Nihayat al-Matlab fi Dirayat al-Madhhab (نهاية المطلب في دراية المذهب) or The End of the Quest in the Knowledge of the Shafi'i School is one of the earliest Shafi'i fiqh books written by Imam al-Haramayn al-Juwayni the leading Shafi'i jurist of his time. It is said to be the largest work done in the Shafi'i school with a massive collection of over 21 volumes. Considered his magnum opus, which Ibn Asakir said had no precedent in Islam. It served as a major reference for all the later scholars after the 5th century of hijri.

==Content==
This book is a commentary of the famous work, Mukhtasar al-Muzani authored by Al-Muzani who was the famous student of Al-Shafi'i. It also contains other valuable information such as the way the founder (Al-Shafi'i) worked out the differences in opinions of the companions. It is known the founder of the Shafi'i school named Imam Al-Shafi'i authored the famous Kitab al-Umm. His student Al-Muzani abridged it and circulated as Mukhtasar al-Muzani. After 150 years later, Al-Juwayni compiled it and circulated as Nihayat al-Matlab fi Dirayat al-Madhhab. The Egyptian scholar, Sheikh Muhammad Ibrahim al-Hifnawi clarifies that according to later Shafi'i authorities that the Nihaya is actually an abridgement of several famous works authored by Al-Shafi'i, especially al-Umm and al-Imla, in addition to this, the Nihaya contains abridgements of Al Buwayti's and Al-Muzani's works. Early authorities report that Nihaya is the only abridgement of Mukhtasar al-Muzani.

==Authors approach==
- 1- The Imam of the Two Holy Mosques explained in his book this summary of Al-Muzani, so the summary is his mainstay, and according to his Sunnah and arrangement he proceeded.
- 2- Evidence from the Qur’an, Sunnah, consensus, and analogy, while mentioning the aspects of inference.
- 3- The book is rightfully considered a jurisprudential encyclopedia, as al-Juwayni collected in it the sayings of the imams of the madhhab, and he favored and corrected them. He also collected the sayings of other schools of thought and discussed their statements and evidence.
- 4- The book is considered one of the richest books of the forerunners in the branches, as the compiler expanded on it, until it became a reference that those who came after it could not dispense with. Rather, it has become, according to many imams of the school, the reference that replaced what preceded it.
- 5- The researcher finds in it a rich linguistic eloquence, as al-Juwayni multiplied in it linguistic inferences and evidence.

==Reception==
Ibn al-Najjar said: "It includes forty volumes.
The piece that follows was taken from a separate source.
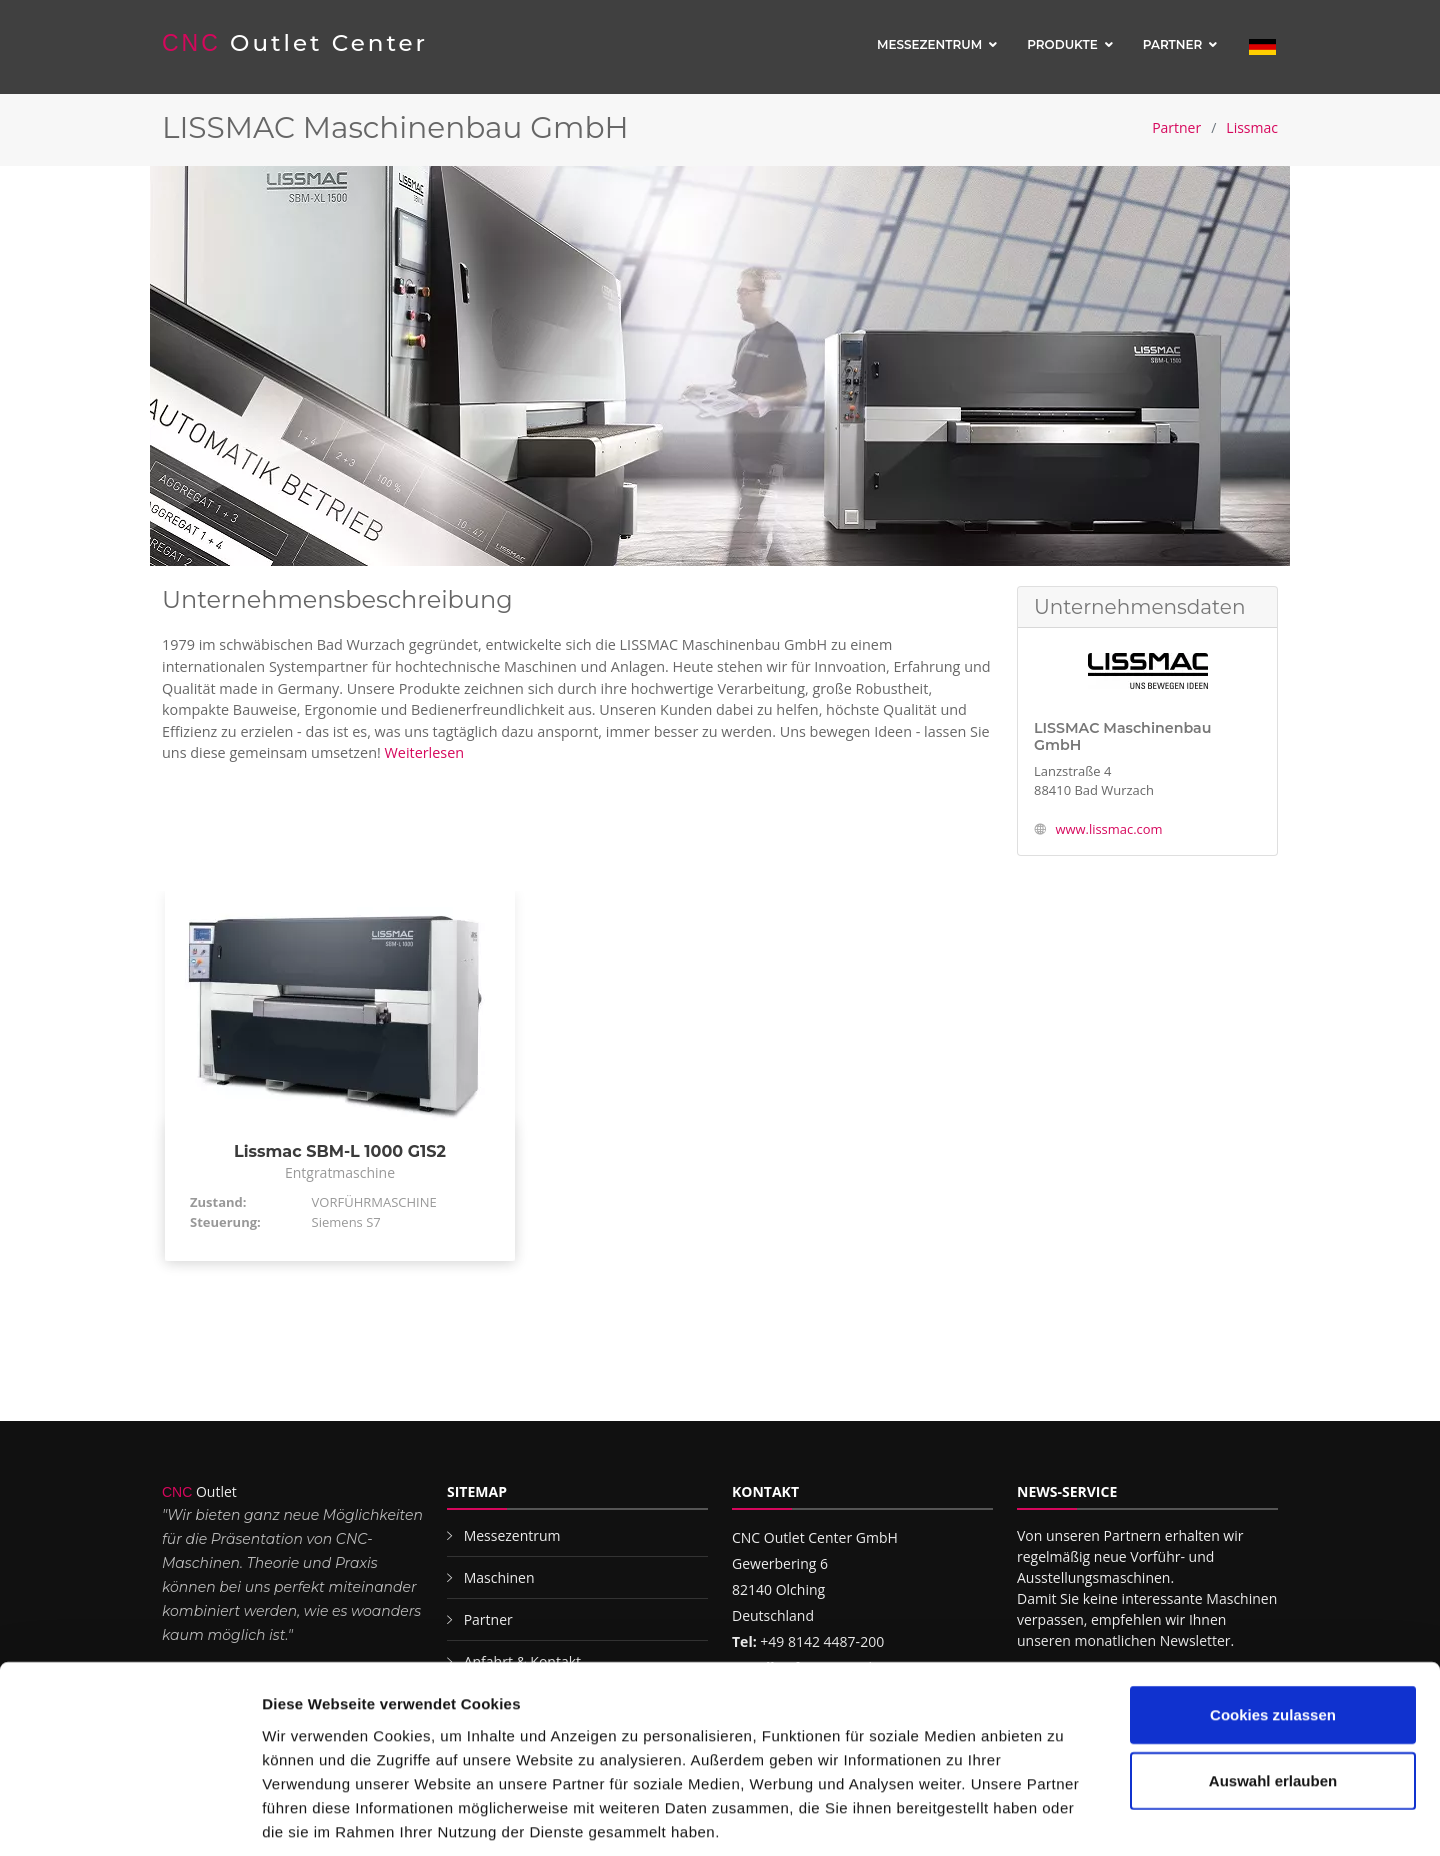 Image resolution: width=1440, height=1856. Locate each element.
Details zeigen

The importance of this book is evident in the fact that many of the Shafi’i jurisprudence books relied on it." Al-Nawawi considered it in Al-Majmoo one of the four books that are considered the basis of the doctrine.

Ibn Hajar al-Haytami said in Al-Tuhfa:"Since the imam wrote his book “The End”, people did not occupy themselves except with the words of the imam); This is because the approved books that were written after were derived from it and relied on it in the first place. This book, although it was based on Mukhtasar al-Muzni, did not follow the methodology of the refined explanation."

==Commentary==
This book was then summarized in a comprehensive manner by his foremost pupil Al-Ghazali who authored a celebrated work entitled Al-Wajiz fi Fiqh al-Imam al-Shafi'i.